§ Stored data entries
============
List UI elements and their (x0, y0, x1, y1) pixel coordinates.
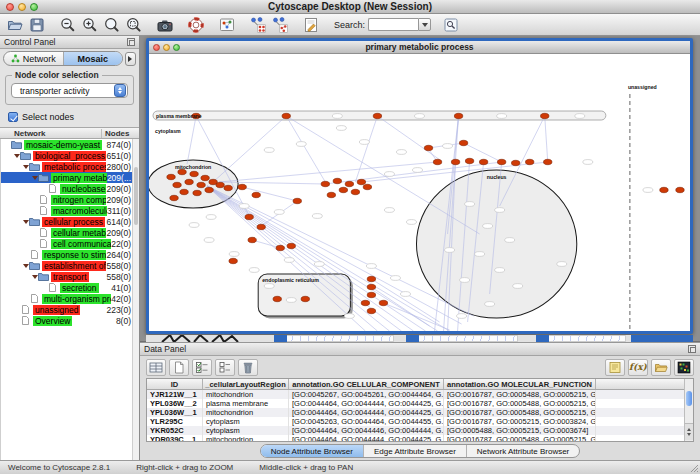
tree-column-nodes[interactable]: Nodes (101, 129, 139, 138)
graph-node[interactable] (345, 181, 353, 186)
graph-node[interactable] (257, 224, 265, 229)
graph-node-unselected[interactable] (359, 140, 369, 145)
open-session-icon[interactable] (4, 15, 26, 35)
select-attributes-icon[interactable] (192, 359, 212, 376)
table-column-header[interactable]: annotation.GO CELLULAR_COMPONENT (289, 379, 444, 389)
new-attribute-icon[interactable] (169, 359, 189, 376)
graph-node-unselected[interactable] (384, 172, 394, 177)
tree-row[interactable]: secretion41(0) (1, 282, 139, 293)
table-cell[interactable]: [GO:0016787, GO:0005215, GO:0003824, G..… (444, 417, 596, 426)
graph-node-unselected[interactable] (406, 220, 416, 225)
expand-arrow-icon[interactable] (23, 220, 29, 227)
graph-node-unselected[interactable] (483, 224, 493, 229)
graph-node[interactable] (201, 175, 209, 180)
tab-network[interactable]: Network (4, 52, 64, 65)
table-cell[interactable]: plasma membrane (203, 399, 289, 408)
graph-node[interactable] (193, 190, 201, 195)
graph-node[interactable] (367, 308, 375, 313)
annotation-icon[interactable] (300, 15, 322, 35)
save-session-icon[interactable] (26, 15, 48, 35)
table-cell[interactable]: [GO:0016787, GO:0005488, GO:0005215, G..… (444, 435, 596, 442)
help-icon[interactable] (185, 15, 207, 35)
network-canvas[interactable]: plasma membranecytoplasmmitochondrionnuc… (149, 54, 690, 331)
table-cell[interactable]: [GO:0044464, GO:0044444, GO:0044425, G..… (289, 408, 444, 417)
tree-row[interactable]: transport558(0) (1, 271, 139, 282)
graph-node-unselected[interactable] (475, 252, 485, 257)
table-row[interactable]: YLR295Ccytoplasm[GO:0045263, GO:0044464,… (147, 417, 693, 426)
table-cell[interactable]: [GO:0044464, GO:0044444, GO:0044425, G..… (289, 435, 444, 442)
graph-node[interactable] (276, 245, 284, 250)
graph-node[interactable] (433, 159, 441, 164)
zoom-fit-icon[interactable] (123, 15, 145, 35)
scroll-down-icon[interactable] (687, 433, 691, 438)
graph-node[interactable] (252, 192, 260, 197)
graph-node[interactable] (170, 195, 178, 200)
table-row[interactable]: YDR039C__1mitochondrion[GO:0044464, GO:0… (147, 435, 693, 442)
tree-row[interactable]: metabolic process280(0) (1, 161, 139, 172)
graph-node[interactable] (282, 113, 290, 118)
graph-node[interactable] (525, 159, 533, 164)
zoom-view-button[interactable] (173, 44, 180, 51)
node-color-dropdown[interactable]: transporter activity (11, 83, 128, 98)
graph-node-unselected[interactable] (366, 264, 376, 269)
minimize-view-button[interactable] (163, 44, 170, 51)
import-attributes-icon[interactable] (651, 359, 671, 376)
graph-node[interactable] (497, 159, 505, 164)
tree-row[interactable]: establishment of lo558(0) (1, 260, 139, 271)
graph-node[interactable] (451, 159, 459, 164)
graph-node[interactable] (287, 243, 295, 248)
graph-node[interactable] (373, 113, 381, 118)
graph-node-unselected[interactable] (457, 314, 467, 319)
tree-row[interactable]: multi-organism pro42(0) (1, 293, 139, 304)
graph-node[interactable] (660, 187, 668, 192)
zoom-in-icon[interactable] (79, 15, 101, 35)
graph-node-unselected[interactable] (396, 150, 406, 155)
graph-node[interactable] (544, 159, 552, 164)
tree-row[interactable]: Overview8(0) (1, 315, 139, 326)
table-cell[interactable]: cytoplasm (203, 426, 289, 435)
unselect-attributes-icon[interactable] (215, 359, 235, 376)
expand-arrow-icon[interactable] (32, 275, 38, 282)
graph-node-unselected[interactable] (505, 238, 515, 243)
table-cell[interactable]: YKR052C (147, 426, 203, 435)
table-cell[interactable]: mitochondrion (203, 435, 289, 442)
network-view-titlebar[interactable]: primary metabolic process (149, 41, 690, 54)
graph-node-unselected[interactable] (495, 208, 505, 213)
graph-node[interactable] (333, 178, 341, 183)
graph-node-unselected[interactable] (414, 114, 424, 119)
graph-node[interactable] (367, 276, 375, 281)
graph-node-unselected[interactable] (249, 268, 259, 273)
table-row[interactable]: YJR121W__1mitochondrion[GO:0045267, GO:0… (147, 390, 693, 399)
table-row[interactable]: YKR052Ccytoplasm[GO:0044464, GO:0044446,… (147, 426, 693, 435)
graph-node-unselected[interactable] (465, 202, 475, 207)
graph-node-unselected[interactable] (390, 276, 400, 281)
table-cell[interactable]: mitochondrion (203, 390, 289, 399)
graph-node-unselected[interactable] (336, 126, 346, 131)
graph-node[interactable] (205, 187, 213, 192)
graph-node[interactable] (541, 113, 549, 118)
graph-node-unselected[interactable] (643, 188, 653, 193)
network-overview-icon[interactable] (216, 15, 238, 35)
graph-node[interactable] (238, 184, 246, 189)
graph-node[interactable] (367, 292, 375, 297)
background-windows-strip[interactable] (146, 335, 693, 342)
table-row[interactable]: YPL036W__1mitochondrion[GO:0044464, GO:0… (147, 408, 693, 417)
graph-node-unselected[interactable] (274, 210, 284, 215)
graph-node-unselected[interactable] (312, 214, 322, 219)
graph-node-unselected[interactable] (206, 215, 216, 220)
graph-node[interactable] (357, 179, 365, 184)
graph-node-unselected[interactable] (264, 148, 274, 153)
graph-node[interactable] (479, 159, 487, 164)
graph-node-unselected[interactable] (485, 302, 495, 307)
graph-node[interactable] (459, 140, 467, 145)
tree-row[interactable]: nitrogen compo209(0) (1, 194, 139, 205)
graph-node-unselected[interactable] (332, 114, 342, 119)
tree-row[interactable]: macromolecule311(0) (1, 205, 139, 216)
graph-node-unselected[interactable] (264, 284, 274, 289)
graph-node[interactable] (465, 158, 473, 163)
tree-row[interactable]: mosaic-demo-yeast874(0) (1, 139, 139, 150)
graph-node-unselected[interactable] (296, 142, 306, 147)
graph-node-unselected[interactable] (412, 168, 422, 173)
table-cell[interactable]: YDR039C__1 (147, 435, 203, 442)
table-cell[interactable]: [GO:0045267, GO:0045261, GO:0044464, G..… (289, 390, 444, 399)
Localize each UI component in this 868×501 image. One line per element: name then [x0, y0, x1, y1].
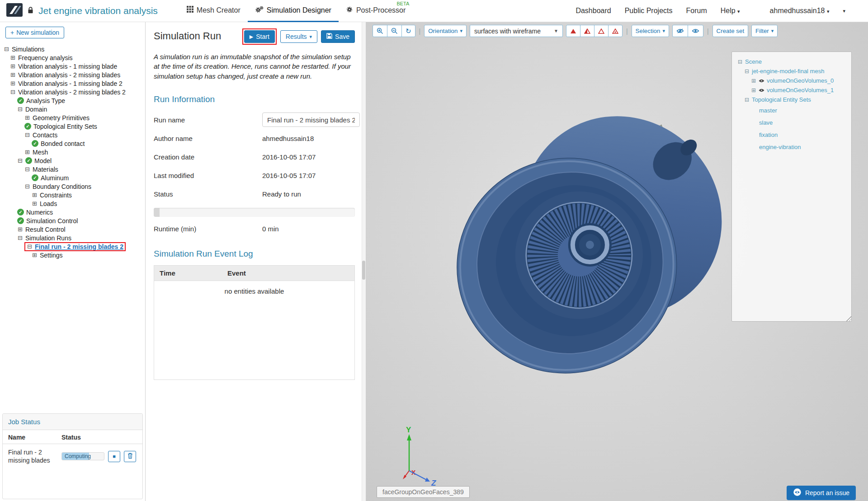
panel-resize-grip[interactable]	[844, 314, 851, 321]
zoom-out-button[interactable]	[387, 25, 402, 37]
tree-item[interactable]: ✓Analysis Type	[0, 96, 145, 105]
scene-item-volume[interactable]: ⊞volumeOnGeoVolumes_1	[737, 85, 849, 95]
expand-icon[interactable]: ⊞	[10, 63, 16, 69]
tree-item-selected-run[interactable]: ⊟Final run - 2 missing blades 2	[0, 242, 145, 251]
tree-item[interactable]: ✓Simulation Control	[0, 216, 145, 225]
collapse-icon[interactable]: ⊟	[4, 46, 9, 52]
save-button[interactable]: Save	[321, 30, 355, 43]
report-issue-button[interactable]: Report an issue	[787, 486, 856, 500]
user-menu[interactable]: ahmedhussain18 ▾	[770, 7, 830, 15]
tree-item[interactable]: ⊞Vibration analysis - 2 missing blades	[0, 70, 145, 79]
expand-icon[interactable]: ⊞	[10, 80, 16, 86]
stop-job-button[interactable]: ■	[108, 451, 120, 462]
new-simulation-button[interactable]: +New simulation	[5, 27, 64, 38]
scrollbar-thumb[interactable]	[362, 261, 365, 280]
tree-item[interactable]: ⊞Settings	[0, 251, 145, 259]
show-entities-icon[interactable]	[688, 25, 703, 37]
collapse-icon[interactable]: ⊟	[24, 183, 30, 189]
tree-item[interactable]: ⊞Frequency analysis	[0, 53, 145, 62]
tree-item[interactable]: ⊟Vibration analysis - 2 missing blades 2	[0, 88, 145, 96]
nav-public-projects[interactable]: Public Projects	[625, 7, 673, 15]
tree-item[interactable]: ⊟Contacts	[0, 131, 145, 139]
tree-item[interactable]: ✓Numerics	[0, 208, 145, 216]
nav-dashboard[interactable]: Dashboard	[576, 7, 611, 15]
expand-icon[interactable]: ⊞	[751, 87, 756, 94]
nav-forum[interactable]: Forum	[686, 7, 707, 15]
tree-item[interactable]: ⊞Mesh	[0, 148, 145, 156]
collapse-icon[interactable]: ⊟	[27, 243, 33, 249]
collapse-icon[interactable]: ⊟	[744, 68, 750, 75]
delete-job-button[interactable]	[124, 451, 136, 462]
collapse-icon[interactable]: ⊟	[737, 59, 743, 65]
reset-view-icon[interactable]: ↻	[401, 25, 415, 37]
tree-item[interactable]: ⊟Simulation Runs	[0, 234, 145, 242]
mesh-quality-half-icon[interactable]	[580, 25, 594, 37]
tree-item-simulations[interactable]: ⊟Simulations	[0, 45, 145, 53]
tree-item[interactable]: ✓Bonded contact	[0, 139, 145, 148]
zoom-in-button[interactable]	[373, 25, 387, 37]
hide-entities-icon[interactable]	[672, 25, 688, 37]
expand-icon[interactable]: ⊞	[32, 192, 38, 198]
expand-icon[interactable]: ⊞	[751, 78, 756, 84]
results-button[interactable]: Results▾	[280, 30, 317, 43]
orientation-dropdown[interactable]: Orientation▾	[424, 25, 467, 37]
caret-down-icon[interactable]: ▾	[843, 8, 845, 14]
expand-icon[interactable]: ⊞	[10, 72, 16, 78]
eye-icon[interactable]	[759, 87, 764, 94]
collapse-icon[interactable]: ⊟	[17, 158, 23, 164]
tree-item[interactable]: ⊟✓Model	[0, 156, 145, 165]
trash-icon	[127, 453, 133, 460]
status-value: Ready to run	[262, 190, 301, 198]
tree-item[interactable]: ⊟Domain	[0, 105, 145, 113]
scene-item-set[interactable]: fixation	[737, 129, 849, 141]
collapse-icon[interactable]: ⊟	[744, 97, 750, 103]
tab-simulation-designer[interactable]: Simulation Designer	[248, 0, 339, 22]
start-run-button[interactable]: ▶Start	[244, 30, 275, 43]
collapse-icon[interactable]: ⊟	[17, 106, 23, 112]
expand-icon[interactable]: ⊞	[32, 252, 38, 258]
scene-item-scene[interactable]: ⊟Scene	[737, 57, 849, 66]
scene-item-set[interactable]: master	[737, 104, 849, 117]
collapse-icon[interactable]: ⊟	[24, 132, 30, 138]
tab-post-processor[interactable]: BETA Post-Processor	[339, 0, 413, 22]
simscale-logo[interactable]	[6, 3, 23, 19]
scene-item-set[interactable]: slave	[737, 117, 849, 129]
scene-item-set[interactable]: engine-vibration	[737, 141, 849, 153]
scene-item-topo-sets[interactable]: ⊟Topological Entity Sets	[737, 95, 849, 104]
tab-mesh-creator[interactable]: Mesh Creator	[179, 0, 248, 22]
mesh-quality-outline-icon[interactable]	[594, 25, 609, 37]
expand-icon[interactable]: ⊞	[24, 149, 30, 155]
tree-item[interactable]: ⊞Geometry Primitives	[0, 113, 145, 122]
panel-scrollbar[interactable]	[362, 22, 366, 501]
create-set-button[interactable]: Create set	[712, 25, 749, 37]
collapse-icon[interactable]: ⊟	[10, 89, 16, 95]
expand-icon[interactable]: ⊞	[17, 226, 23, 232]
report-issue-label: Report an issue	[805, 489, 849, 496]
filter-dropdown[interactable]: Filter▾	[751, 25, 778, 37]
tree-item[interactable]: ⊞Vibration analysis - 1 missing blade 2	[0, 79, 145, 88]
face-group-label[interactable]: faceGroupOnGeoFaces_389	[377, 486, 470, 498]
run-name-input[interactable]	[262, 112, 360, 127]
tree-item[interactable]: ⊞Loads	[0, 199, 145, 208]
nav-help-menu[interactable]: Help ▾	[721, 7, 740, 15]
tree-item[interactable]: ⊟Boundary Conditions	[0, 182, 145, 191]
tree-item[interactable]: ✓Aluminum	[0, 173, 145, 182]
render-mode-select[interactable]: surfaces with wireframe▼	[470, 25, 563, 37]
selection-dropdown[interactable]: Selection▾	[632, 25, 669, 37]
collapse-icon[interactable]: ⊟	[24, 166, 30, 172]
tree-item[interactable]: ⊞Vibration analysis - 1 missing blade	[0, 62, 145, 70]
tree-item[interactable]: ✓Topological Entity Sets	[0, 122, 145, 131]
3d-viewport[interactable]: ↻ | Orientation▾ surfaces with wireframe…	[366, 22, 868, 501]
mesh-quality-marked-icon[interactable]	[608, 25, 623, 37]
scene-item-mesh[interactable]: ⊟jet-engine-model-final mesh	[737, 66, 849, 76]
expand-icon[interactable]: ⊞	[32, 201, 38, 206]
tree-item[interactable]: ⊞Constraints	[0, 191, 145, 199]
tree-item[interactable]: ⊞Result Control	[0, 225, 145, 234]
collapse-icon[interactable]: ⊟	[17, 235, 23, 241]
scene-item-volume[interactable]: ⊞volumeOnGeoVolumes_0	[737, 76, 849, 85]
tree-item[interactable]: ⊟Materials	[0, 165, 145, 173]
expand-icon[interactable]: ⊞	[10, 55, 16, 61]
expand-icon[interactable]: ⊞	[24, 115, 30, 121]
mesh-quality-solid-icon[interactable]	[566, 25, 580, 37]
eye-icon[interactable]	[759, 77, 764, 84]
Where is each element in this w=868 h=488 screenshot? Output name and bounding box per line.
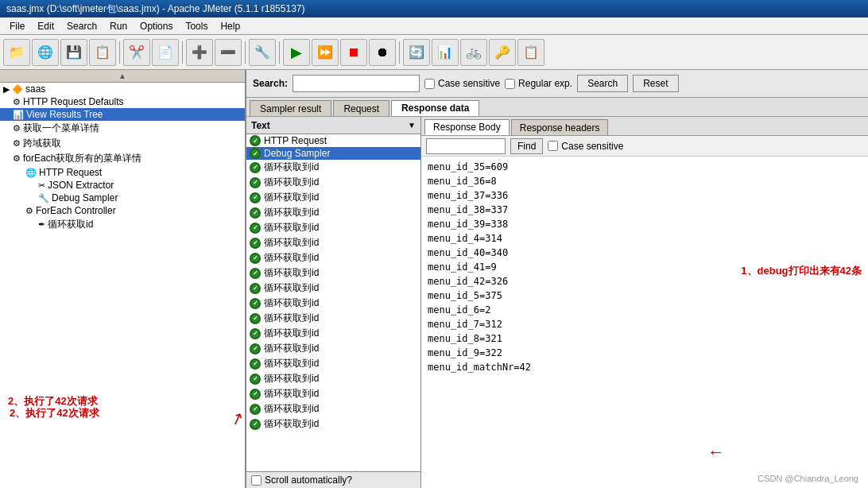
text-item-loop-4[interactable]: 循环获取到id: [246, 205, 420, 220]
btn-open[interactable]: 🌐: [32, 39, 59, 66]
text-item-loop-2[interactable]: 循环获取到id: [246, 175, 420, 190]
text-label-loop-8: 循环获取到id: [264, 266, 319, 280]
text-item-loop-3[interactable]: 循环获取到id: [246, 190, 420, 205]
btn-chart[interactable]: 📊: [432, 39, 459, 66]
text-item-debug-sampler[interactable]: Debug Sampler: [246, 147, 420, 160]
text-item-loop-5[interactable]: 循环获取到id: [246, 220, 420, 235]
text-item-loop-9[interactable]: 循环获取到id: [246, 281, 420, 296]
text-label-loop-10: 循环获取到id: [264, 296, 319, 310]
controller-icon-1: ⚙: [13, 153, 21, 164]
tree-item-foreach-menus[interactable]: ⚙ forEach获取所有的菜单详情: [0, 151, 245, 166]
regular-exp-checkbox[interactable]: [505, 79, 515, 89]
tree-item-http-request[interactable]: 🌐 HTTP Request: [0, 166, 245, 179]
btn-cut[interactable]: ✂️: [123, 39, 150, 66]
tree-label-json-extractor: JSON Extractor: [48, 180, 114, 191]
status-icon-loop-9: [250, 283, 261, 294]
text-item-loop-15[interactable]: 循环获取到id: [246, 371, 420, 386]
toolbar-sep-5: [399, 41, 400, 64]
response-line-10: menu_id_6=2: [428, 303, 862, 317]
text-item-loop-8[interactable]: 循环获取到id: [246, 265, 420, 281]
btn-new[interactable]: 📁: [3, 39, 30, 66]
status-icon-loop-11: [250, 313, 261, 324]
text-item-loop-13[interactable]: 循环获取到id: [246, 341, 420, 356]
btn-save[interactable]: 💾: [60, 39, 87, 66]
status-icon-loop-15: [250, 374, 261, 385]
text-item-loop-10[interactable]: 循环获取到id: [246, 296, 420, 311]
btn-copy[interactable]: 📋: [89, 39, 116, 66]
toolbar-sep-3: [245, 41, 246, 64]
find-case-sensitive-checkbox[interactable]: [548, 141, 558, 151]
text-item-loop-11[interactable]: 循环获取到id: [246, 311, 420, 326]
btn-run[interactable]: ▶: [283, 39, 310, 66]
text-item-loop-6[interactable]: 循环获取到id: [246, 235, 420, 250]
btn-clipboard[interactable]: 📋: [517, 39, 544, 66]
status-icon-loop-8: [250, 268, 261, 279]
btn-fastforward[interactable]: ⏩: [312, 39, 339, 66]
btn-refresh[interactable]: 🔄: [403, 39, 430, 66]
text-item-loop-17[interactable]: 循环获取到id: [246, 401, 420, 416]
tab-response-body[interactable]: Response Body: [424, 119, 510, 135]
tree-item-view-results[interactable]: 📊 View Results Tree: [0, 108, 245, 121]
text-label-loop-13: 循环获取到id: [264, 342, 319, 355]
btn-add[interactable]: ➕: [186, 39, 213, 66]
text-item-loop-16[interactable]: 循环获取到id: [246, 386, 420, 401]
tree-item-foreach-controller[interactable]: ⚙ ForEach Controller: [0, 204, 245, 217]
title-bar: saas.jmx (D:\soft\jmeter包\saas.jmx) - Ap…: [0, 0, 868, 17]
tab-response-data[interactable]: Response data: [391, 100, 479, 116]
sampler-icon-2: ⚙: [13, 138, 21, 149]
tab-response-headers[interactable]: Response headers: [511, 119, 609, 135]
tab-request[interactable]: Request: [333, 100, 389, 116]
tree-item-saas[interactable]: ▶ 🔶 saas: [0, 83, 245, 95]
tree-item-loop-get-id[interactable]: ✒ 循环获取id: [0, 217, 245, 232]
text-label-loop-3: 循环获取到id: [264, 191, 319, 204]
menu-edit[interactable]: Edit: [31, 19, 60, 33]
search-input[interactable]: [293, 75, 420, 92]
scroll-check: Scroll automatically?: [246, 471, 420, 488]
response-content[interactable]: menu_id_35=609 menu_id_36=8 menu_id_37=3…: [421, 157, 868, 488]
text-item-loop-1[interactable]: 循环获取到id: [246, 160, 420, 175]
tree-area[interactable]: ▶ 🔶 saas ⚙ HTTP Request Defaults 📊 View …: [0, 83, 245, 488]
status-icon-http: [250, 135, 261, 146]
extractor-icon: ✂: [38, 180, 45, 191]
btn-config[interactable]: 🔧: [249, 39, 276, 66]
btn-key[interactable]: 🔑: [489, 39, 516, 66]
status-icon-loop-16: [250, 389, 261, 400]
find-button[interactable]: Find: [510, 138, 543, 154]
menu-file[interactable]: File: [3, 19, 31, 33]
menu-run[interactable]: Run: [103, 19, 134, 33]
text-list[interactable]: HTTP Request Debug Sampler 循环获取到id: [246, 134, 420, 471]
sampler-icon-1: ⚙: [13, 123, 21, 134]
response-line-3: menu_id_38=337: [428, 203, 862, 217]
regular-exp-group: Regular exp.: [505, 78, 572, 89]
text-label-loop-18: 循环获取到id: [264, 417, 319, 431]
reset-button[interactable]: Reset: [633, 75, 678, 92]
btn-bike[interactable]: 🚲: [460, 39, 487, 66]
menu-search[interactable]: Search: [60, 19, 103, 33]
text-item-loop-7[interactable]: 循环获取到id: [246, 250, 420, 265]
case-sensitive-checkbox[interactable]: [424, 79, 435, 89]
tree-item-json-extractor[interactable]: ✂ JSON Extractor: [0, 179, 245, 192]
debug-icon: 🔧: [38, 193, 49, 203]
btn-stop[interactable]: ⏹: [340, 39, 367, 66]
scroll-checkbox[interactable]: [251, 475, 262, 486]
menu-tools[interactable]: Tools: [179, 19, 214, 33]
tree-item-cross-domain[interactable]: ⚙ 跨域获取: [0, 136, 245, 151]
btn-remove[interactable]: ➖: [215, 39, 242, 66]
text-item-loop-18[interactable]: 循环获取到id: [246, 416, 420, 432]
btn-record[interactable]: ⏺: [369, 39, 396, 66]
tree-item-debug-sampler-tree[interactable]: 🔧 Debug Sampler: [0, 192, 245, 204]
tree-item-http-defaults[interactable]: ⚙ HTTP Request Defaults: [0, 95, 245, 108]
find-bar: Find Case sensitive: [421, 136, 868, 157]
btn-paste[interactable]: 📄: [152, 39, 179, 66]
tree-item-get-menu[interactable]: ⚙ 获取一个菜单详情: [0, 121, 245, 136]
tree-label-debug-sampler-tree: Debug Sampler: [52, 192, 118, 203]
tab-sampler-result[interactable]: Sampler result: [250, 100, 331, 116]
text-item-loop-12[interactable]: 循环获取到id: [246, 326, 420, 341]
text-item-http-request[interactable]: HTTP Request: [246, 134, 420, 147]
text-item-loop-14[interactable]: 循环获取到id: [246, 356, 420, 371]
menu-help[interactable]: Help: [214, 19, 246, 33]
menu-options[interactable]: Options: [134, 19, 179, 33]
find-input[interactable]: [426, 138, 506, 154]
main-layout: ▲ ▶ 🔶 saas ⚙ HTTP Request Defaults 📊 Vie…: [0, 70, 868, 488]
search-button[interactable]: Search: [577, 75, 628, 92]
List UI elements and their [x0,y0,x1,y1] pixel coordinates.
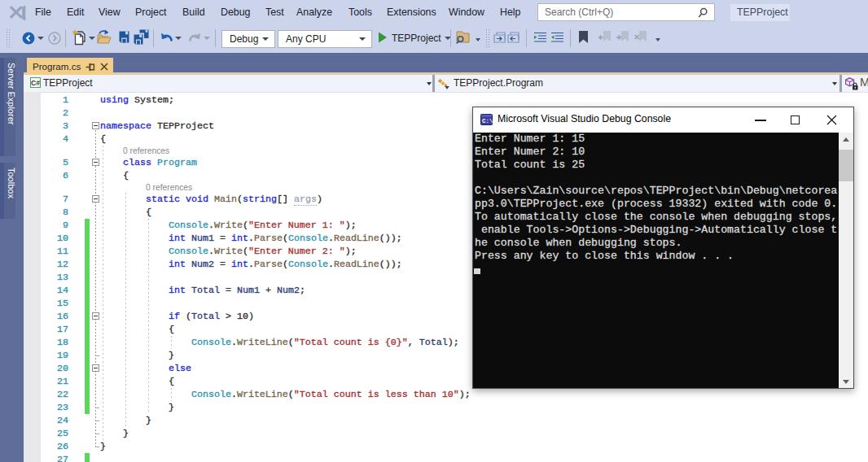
svg-text:C:\: C:\ [482,118,493,124]
svg-text:C#: C# [31,79,40,87]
============
§ About this exercise
Find the line that contains "List UI elements and their [x0,y0,x1,y1]", then write out that line and each one after it, exactly and with nothing else, through the end of the entries above, without the pictures.

§ Written solution
List UI elements and their [x0,y0,x1,y1] pixel coordinates.
svg-text:C:\: C:\ [482,118,493,124]
svg-text:C#: C# [31,79,40,87]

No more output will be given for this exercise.